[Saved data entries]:
=====

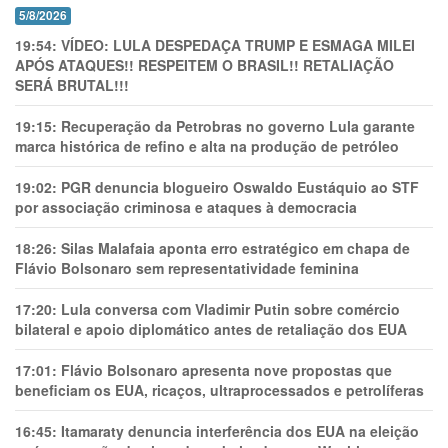
5/8/2026
19:54:
VÍDEO: LULA DESPEDAÇA TRUMP E ESMAGA MILEI
APÓS ATAQUES!! RESPEITEM O BRASIL!! RETALIAÇÃO
SERÁ BRUTAL!!!
19:15:
Recuperação da Petrobras no governo Lula garante
marca histórica de refino e alta na produção de petróleo
19:02:
PGR denuncia blogueiro Oswaldo Eustáquio ao STF
por associação criminosa e ataques à democracia
18:26:
Silas Malafaia aponta erro estratégico em chapa de
Flávio Bolsonaro sem representatividade feminina
17:20:
Lula conversa com Vladimir Putin sobre comércio
bilateral e apoio diplomático antes de retaliação dos EUA
17:01:
Flávio Bolsonaro apresenta nove propostas que
beneficiam os EUA, ricaços, ultraprocessados e petrolíferas
16:45:
Itamaraty denuncia interferência dos EUA na eleição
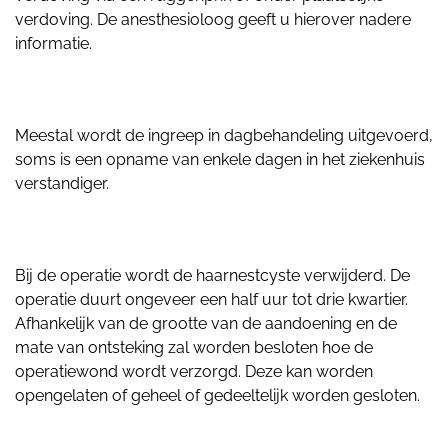
verdoving. De anesthesioloog geeft u hierover nadere
informatie.
Meestal wordt de ingreep in dagbehandeling uitgevoerd,
soms is een opname van enkele dagen in het ziekenhuis
verstandiger.
Bij de operatie wordt de haarnestcyste verwijderd. De
operatie duurt ongeveer een half uur tot drie kwartier.
Afhankelijk van de grootte van de aandoening en de
mate van ontsteking zal worden besloten hoe de
operatiewond wordt verzorgd. Deze kan worden
opengelaten of geheel of gedeeltelijk worden gesloten.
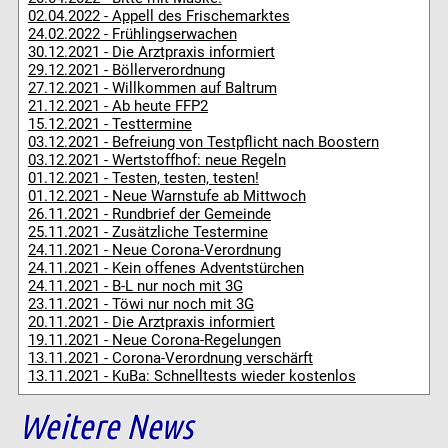
02.04.2022 - Appell des Frischemarktes
24.02.2022 - Frühlingserwachen
30.12.2021 - Die Arztpraxis informiert
29.12.2021 - Böllerverordnung
27.12.2021 - Willkommen auf Baltrum
21.12.2021 - Ab heute FFP2
15.12.2021 - Testtermine
03.12.2021 - Befreiung von Testpflicht nach Boostern
03.12.2021 - Wertstoffhof: neue Regeln
01.12.2021 - Testen, testen, testen!
01.12.2021 - Neue Warnstufe ab Mittwoch
26.11.2021 - Rundbrief der Gemeinde
25.11.2021 - Zusätzliche Testermine
24.11.2021 - Neue Corona-Verordnung
24.11.2021 - Kein offenes Adventstürchen
24.11.2021 - B-L nur noch mit 3G
23.11.2021 - Töwi nur noch mit 3G
20.11.2021 - Die Arztpraxis informiert
19.11.2021 - Neue Corona-Regelungen
13.11.2021 - Corona-Verordnung verschärft
13.11.2021 - KuBa: Schnelltests wieder kostenlos
Weitere News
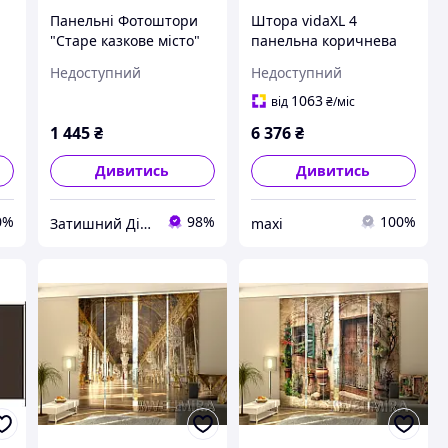
Панельні Фотоштори
Штора vidaXL 4
"Старе казкове місто"
панельна коричнева
240 х 240 см фото
698x180 см тканина
Недоступний
Недоступний
штори панельна
(350283)
штора
1063
від
₴
/міс
1 445
₴
6 376
₴
Дивитись
Дивитись
0%
98%
100%
Затишний Дім - yut.in.ua - cтатуетки Veronese, декор, гобелен
maxi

=====

[Task goal]:
Transcribe exactly and only the lines from the top of the records through the line containing "Silas Malafaia aponta", inclusive, and do not copy the pictures.

[Finished exercise]:
5/8/2026
19:54:
VÍDEO: LULA DESPEDAÇA TRUMP E ESMAGA MILEI
APÓS ATAQUES!! RESPEITEM O BRASIL!! RETALIAÇÃO
SERÁ BRUTAL!!!
19:15:
Recuperação da Petrobras no governo Lula garante
marca histórica de refino e alta na produção de petróleo
19:02:
PGR denuncia blogueiro Oswaldo Eustáquio ao STF
por associação criminosa e ataques à democracia
18:26:
Silas Malafaia aponta erro estratégico em chapa de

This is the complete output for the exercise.